Penalties Hamper Spartans
MORGANTOWN The very first sentence in the Norfolk State game notes read: ”Norfolk State takes a step up in class when it faces Big East co-defending champion West Virginia…”
Did it really?
The Spartans were flagged 17 times for 177 yards – both numbers a record for WVU opponents and both more than Mountaineer Field had ever seen.
”Don’t even go there,” NSU coach Pete Adrian said. ”I have been coaching 43 years, and I think we had 120 yards in the red zone. If we are that stupid as players, then that’s the way it is. I’ll have to watch the film, but the officials are saying they did their job. So they did their job. Simple as that.”
Smith on record pace
With his 371 passing yards and four touchdowns, West Virginia quarterback Geno Smith has 620 yards through two games, putting him on a pace for 4,030 passing yards and 39 touchdowns. Both numbers would obliterate school records, which were set by Marc Bulger in 1998.
That year Bulger threw for 3,607 yards and 31 touchdowns. The same could be said for completions and attempts. Bulger set those records, too, at 274 and 419, respectively. Smith is on pace to throw it 448 times and complete 299 of them.
Saturday’s yardage numbers were a single-game best for Smith – and good enough to pass current AD Oliver Luck for seventh place on the all-time single-game list at the school – but even he didn’t escape coach Dana Holgorsen’s sweeping assessment that no one played particularly well, and thus, no one was pleased
”He needs to get better,” Holgorsen said of Smith. ”He missed some checks and he got the wrong checks a couple time. He plays well. He gets tempo and he plays with some balance and some enthusiasm. He has a voice on the sidelines and he’s one of the only voices on the sidelines with his experience and leadership. He’ll get better.”
Kicking Times Two
It didn’t look good at halftime for the Mountaineers. Norfolk State led every measurable category, including the number of kickers who can make a field goal.
When a penalty pushed a field goal out of regular kicker Ryan Estep’s range on the Spartans’ first drive, Everett Goldberg came in and nailed a 50-yarder. Estep hardly took it personally. He came back out the next three times NSU was in range and nailed them all, giving his team a 12-10 lead at halftime.
With a little more than 13 minutes left in the first half, West Virginia ran six straight plays from the NSU 1 and never did punch it in, settling for a 17-yard field goal by Tyler Bitancurt.
First was an incomplete pass, then Vernard Roberts was stuffed for no game, one play before a pass interference play in the end zone that gave the Mountaineers a first down. Then it was back to Roberts for another no-gainer in front of a completed pass for no gain and and incomplete pass.
”It’s flat-out embarrassing,” Holgorsen said. “If you want to say it’s scheme, say it’s scheme, but it’s the same stuff we’ve done for a long time, but if you can’t come off and move people, then it’s not good.”

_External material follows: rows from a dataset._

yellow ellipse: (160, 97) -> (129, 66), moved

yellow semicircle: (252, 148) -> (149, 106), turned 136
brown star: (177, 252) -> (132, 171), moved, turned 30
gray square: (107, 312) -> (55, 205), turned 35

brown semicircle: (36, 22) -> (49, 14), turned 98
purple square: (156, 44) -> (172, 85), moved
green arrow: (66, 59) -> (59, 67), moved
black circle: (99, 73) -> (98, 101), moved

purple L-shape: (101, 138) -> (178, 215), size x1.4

On the other side, Adrian saw something in his guys.
”The thing I’m really proud of,” he said, ”is when’s the last time you stopped a West Virginia team (six times) inside the 1? That was really something we’re going to hang our hat on. We’re real pleased with that.”

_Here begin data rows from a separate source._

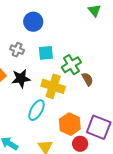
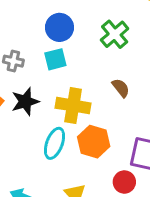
blue circle: (33, 22) -> (59, 27), moved
green cross: (71, 65) -> (115, 34), moved
orange hexagon: (70, 124) -> (94, 142), moved

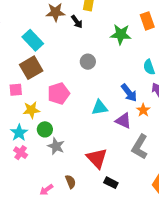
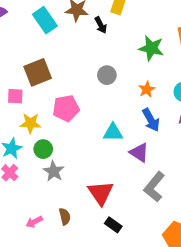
cyan rectangle: (33, 40) -> (45, 20), moved
orange star: (143, 110) -> (147, 89), moved

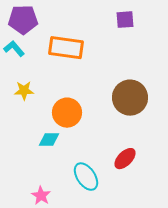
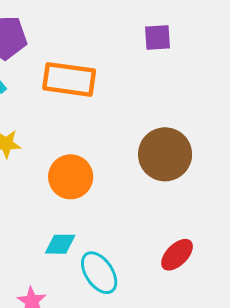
cyan diamond: (49, 140) -> (60, 244), moved
red ellipse: (125, 159) -> (177, 255), moved

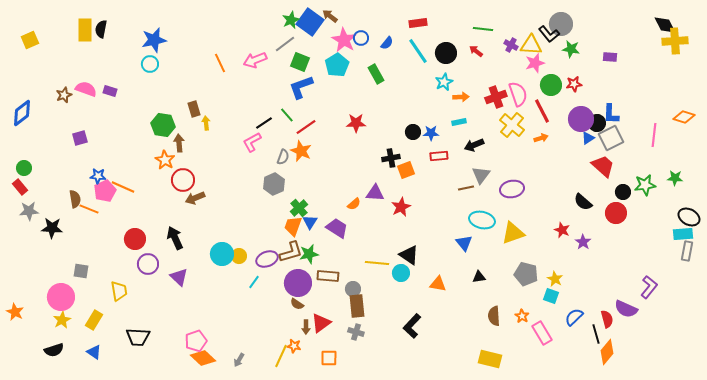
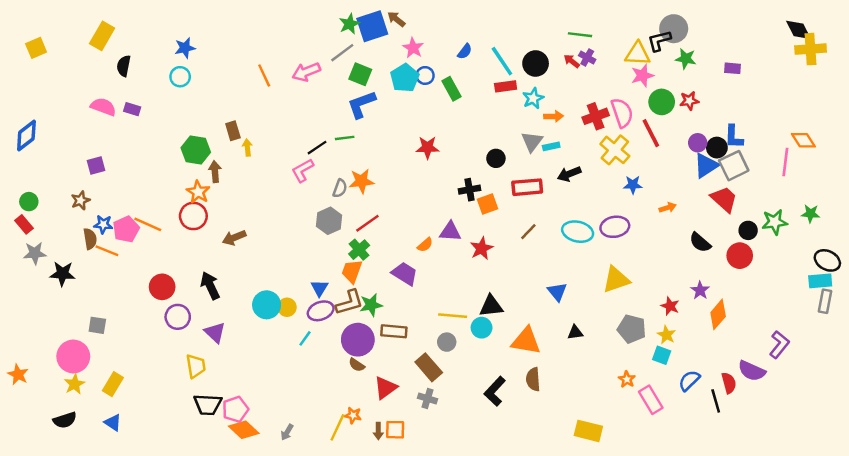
blue square: (310, 22) -> (372, 26), turned 36
red rectangle: (418, 23) -> (506, 86), moved
black semicircle: (101, 29) -> (124, 66), moved
yellow rectangle: (85, 30) -> (102, 36), turned 30
black L-shape: (549, 34) -> (659, 41), turned 115
blue circle: (361, 38) -> (425, 75), moved
blue star: (154, 40) -> (185, 48), size x0.7
pink star: (344, 40) -> (413, 48), size x0.7
purple cross: (511, 45) -> (587, 57), moved
brown star: (64, 95) -> (80, 200), moved
green line: (287, 115) -> (345, 138), turned -56
orange diamond: (684, 117) -> (803, 140), moved, turned 40
purple circle: (581, 119) -> (698, 143), size x0.6
red line: (306, 127) -> (367, 223), moved
blue star: (431, 133) -> (633, 185), moved
orange arrow: (541, 138) -> (668, 208), moved
blue triangle: (588, 138) -> (706, 166), size x1.6
orange star: (301, 151) -> (361, 181), turned -30
red rectangle: (439, 156) -> (527, 187), size x1.4
gray triangle: (481, 175) -> (532, 142), moved
blue star: (98, 176) -> (103, 224), moved
red circle: (183, 180) -> (193, 216), moved
brown line: (466, 188) -> (528, 232), moved, turned -35
cyan ellipse: (482, 220) -> (578, 232), moved
blue triangle: (310, 222) -> (319, 288), moved
red star: (562, 230) -> (670, 306), moved
black triangle: (409, 255) -> (491, 306), turned -40
orange triangle: (438, 284) -> (526, 341), size x1.5
gray circle: (353, 289) -> (447, 342), moved
yellow trapezoid: (119, 291) -> (196, 366), moved
brown rectangle: (357, 306) -> (429, 367), turned -35
brown semicircle: (494, 316) -> (533, 379), moved
brown arrow: (306, 327) -> (378, 431), moved
black trapezoid: (138, 337) -> (208, 405), moved
orange diamond: (607, 352) -> (718, 314), moved

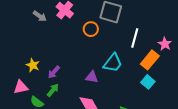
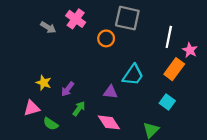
white line: (135, 38) -> (169, 37), moved
cyan square: (148, 82) -> (167, 102), moved
green arrow: (53, 90) -> (79, 109), moved

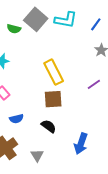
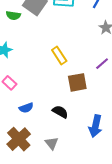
yellow rectangle: (54, 72) -> (59, 56), size x0.7
brown square: (53, 99) -> (77, 82), moved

Saturday’s game marked the fourth time Norfolk State has played an FBS team, having played Rutgers twice and Kentucky once – all within the past five seasons. Though the Spartans scored 12 points against the Mountaineers, they didn’t score a touchdown and have yet to do so against a Division I foe.
”We actually didn’t know that,” defensive back Terence Garvin said. ”I know they’re a real good team. They had some skill players that could do stuff. They had a lot of good players. We just really buckled down when they got close and we kept them out of the end zone.”
The WVU defense has yielded six field goals through two games but has yet to surrender a touchdown. The only TD against West Virginia this season was an 87-yard kick return by Marshall’s Andre Booker.